Many drinkers today don’t go in for too much reverence. That poses a challenge for a well-established family wine producers like Pasqua Vigneti e Cantine, founded in 1925 in Verona. Pasqua makes a range of wines from a humble prosecco (Passione Sentimento Prosecco) to a top-drawer Amorone for the discerning and well-heeled.
With the young in particular ready to be lured away by cocktails and hard seltzer, the risk is that the firm’s years of excellence and craftsmanship don’t get noticed. For Riccardo Pasqua, the chief executive, the conundrum has been solved by boldly reinventing the style of some wines. He is also aggressively embracing distinctive branding laced with what he has called “a little pinch of smartly provocative boldness”.
Unconventional tasting: Poet Arch Hades recites while critics taste at Maison Assouline, London
It’s a twin track approach – painstaking work in the winery plus some sassy marketing where appropriate. Pasqua now brands itself the “House of the Unconventional”. It likes to work with edgy artists and its brand values are epitomised by the tasting event we’ve been invited to. The venue is Maison Assouline on Piccadilly, half high-end bar, half bookshop that is owned by the Assouline family, scions of luxury publishing, with LVMH a shareholder.
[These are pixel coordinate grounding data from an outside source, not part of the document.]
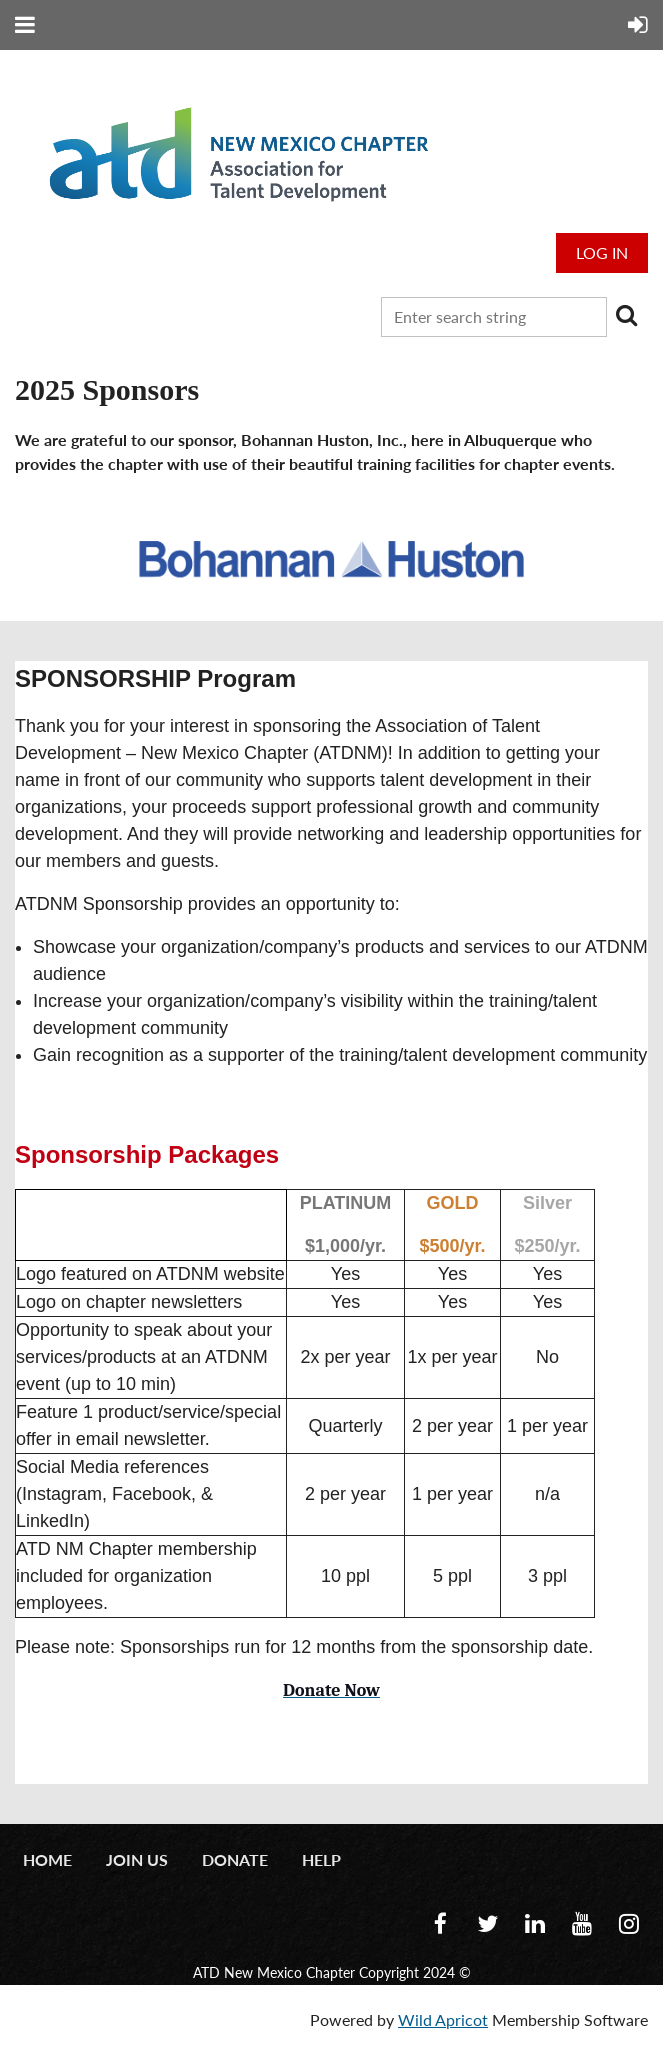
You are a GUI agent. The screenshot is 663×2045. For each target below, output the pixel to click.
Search (626, 315)
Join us (137, 1859)
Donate (235, 1859)
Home (47, 1859)
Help (321, 1859)
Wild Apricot (443, 2019)
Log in (602, 252)
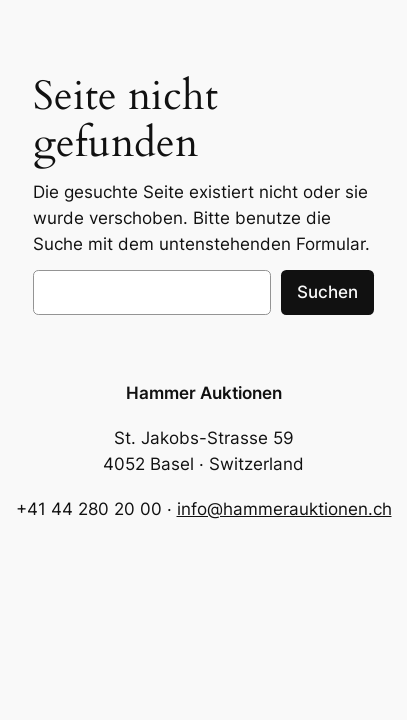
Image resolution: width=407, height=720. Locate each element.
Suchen (327, 292)
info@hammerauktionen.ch (284, 509)
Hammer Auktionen (204, 393)
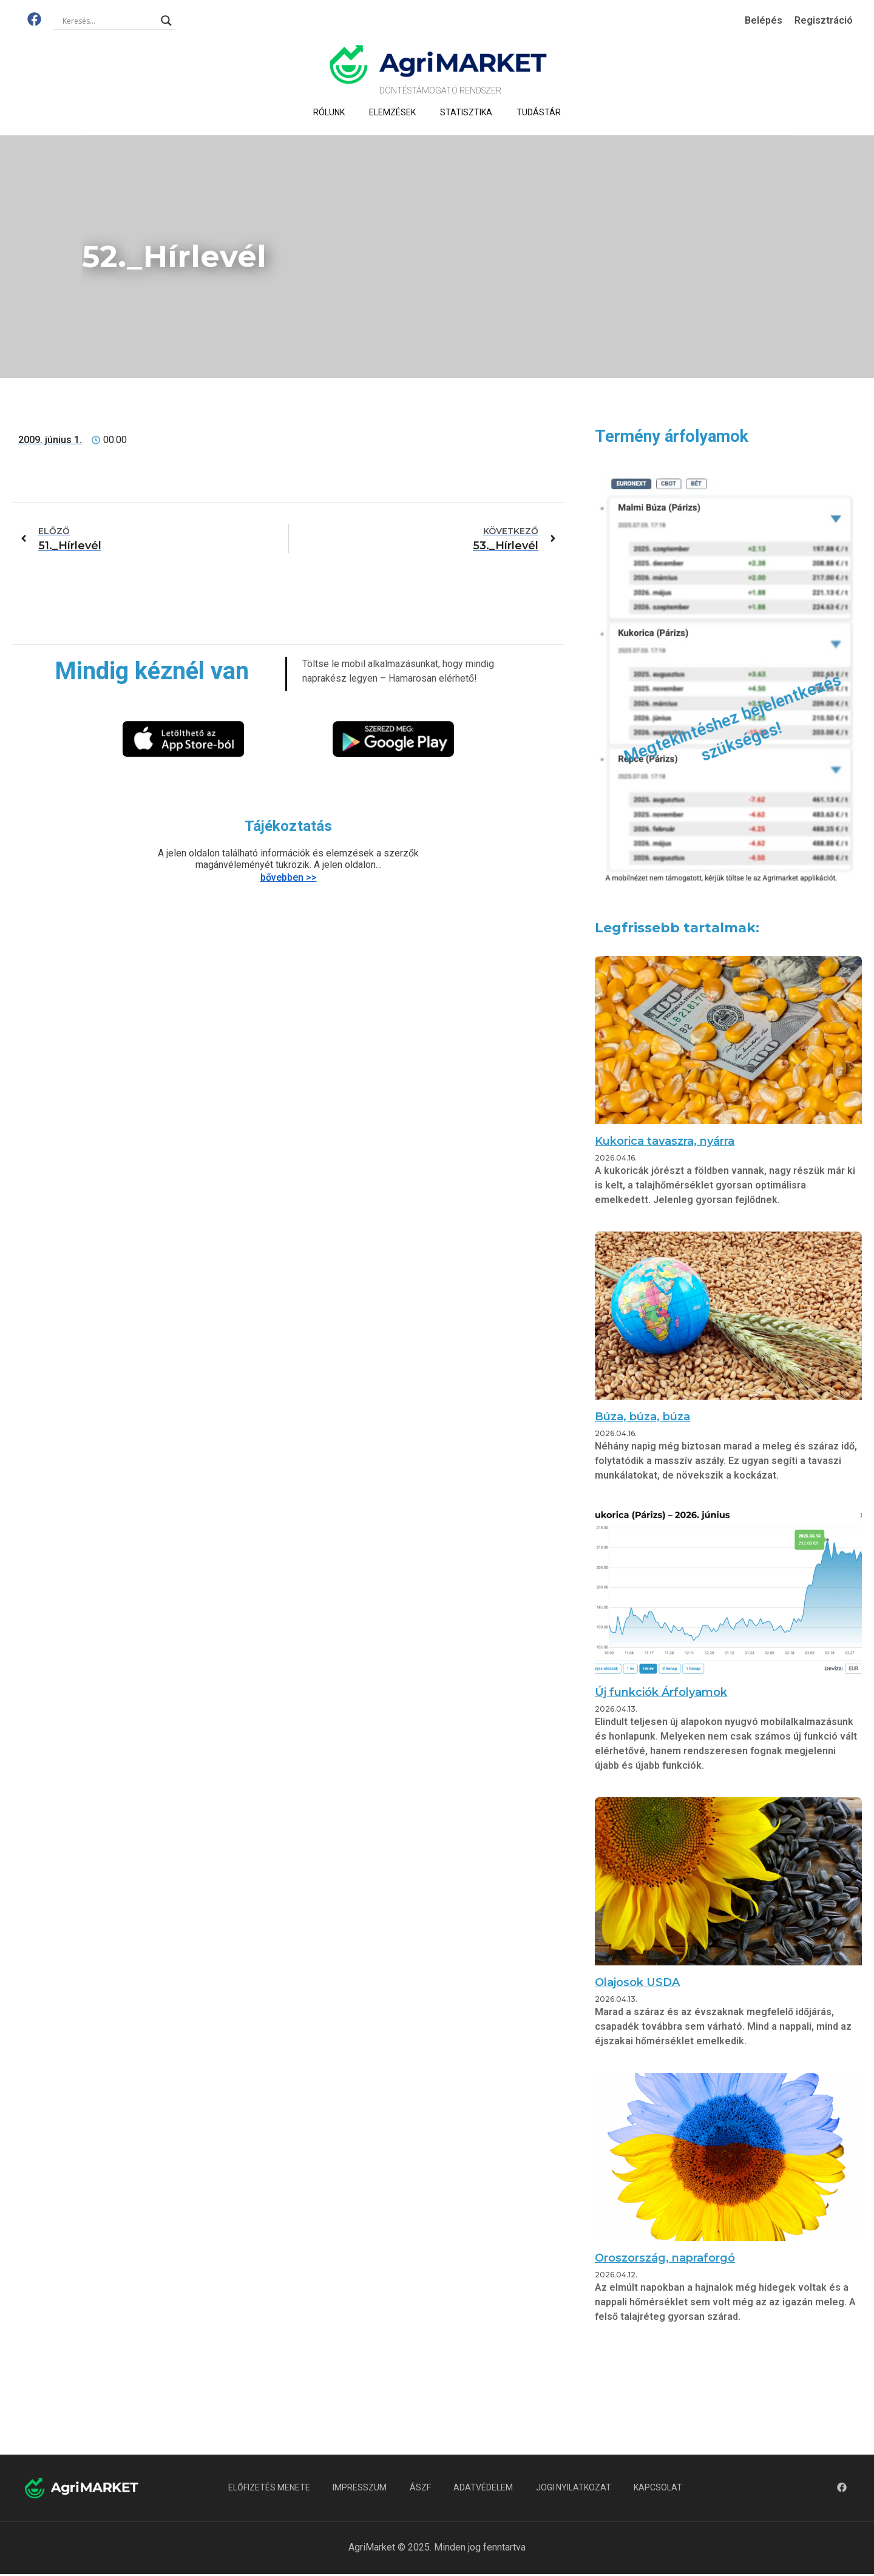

And we are invited to hear the poetry of striking Russian-born British poet Arch Hades, who sold an NFT of a new poem for $525,000. Yes, we are talking about serious money and serious chic here.
In terms of the wines themselves, three categories of the Pasqua wines represent real innovations and breaks from tradition.
The star is unquestionably the Mai Dire Mai Amarone Valpolicella (abv 15%, £95 RRP). We are trying the 2012 vintage. Comprising Corvina 65%, Corvinone 15% and Rondinella 10%, Mai Dire Mai (which translates as “never say never”) has been routinely winning tasters’ scores of 95 or 96.
The year 2012 had a mild winter with little rain. There were high temperatures in summer, again with little rain, compensated for by low temperatures in August. Fermentation took place in stainless steel tanks, for 40 days and maturation in new French oak barriques for 24 months. Full-bodied with excellent tannins, and a deliciously long finish it is, well, simply addictive.
Above all, it’s a pretty new approach to Amarone. Pasqua tells me: “This is the first Amorone to break away from an opulent style. It’s more austere and more ‘vertical”, by which I mean, very dry. That style is now conquering the world.”
Less spectacular – and a whole lot cheaper – is what the firm has done with rosé. Tonight we are tasting the Rosé 11 Minutes Trevenezie 2021 (abv 13% £12.75 RRP) and the Rosé Y by 11 Minutes Trevenezie 2020 (abv 13% £20 RRP). Aware, presumably, of the runaway success of Provençal rosés, the firm decided it would see if it could outdo the French on their own terms. Inevitably, then, the Italian offerings boast that pale colour so much sought after by the rosé devotees. Again, it’s won quite a new range of customers over to Pasqua.
The biggest break with tradition in terms of winemaking technique comes, perhaps predictably, with the most self-conscious departure on the marketing front as well.
When in 2020 Pasqua launched off on a norm-bending multi-vintage white wine from Soave they cast around for a name. They chose Hey French, You Could Have Made This But You Didn’t (abv 13.5% £32 RRP). Blending Garganega, Pinot Blanc and Sauvignon Blanc grapes from four vintages – 2015, 2016, 2017 and 2018 – it’s designed as the most powerful expression possible from the vineyards it comes from. It’s complex, fruit-focused and complex. Though not in the same league as the Amarone, this too has achieved tasters’ ratings in the mid-nineties.
All the wines mentioned are available from Harrods.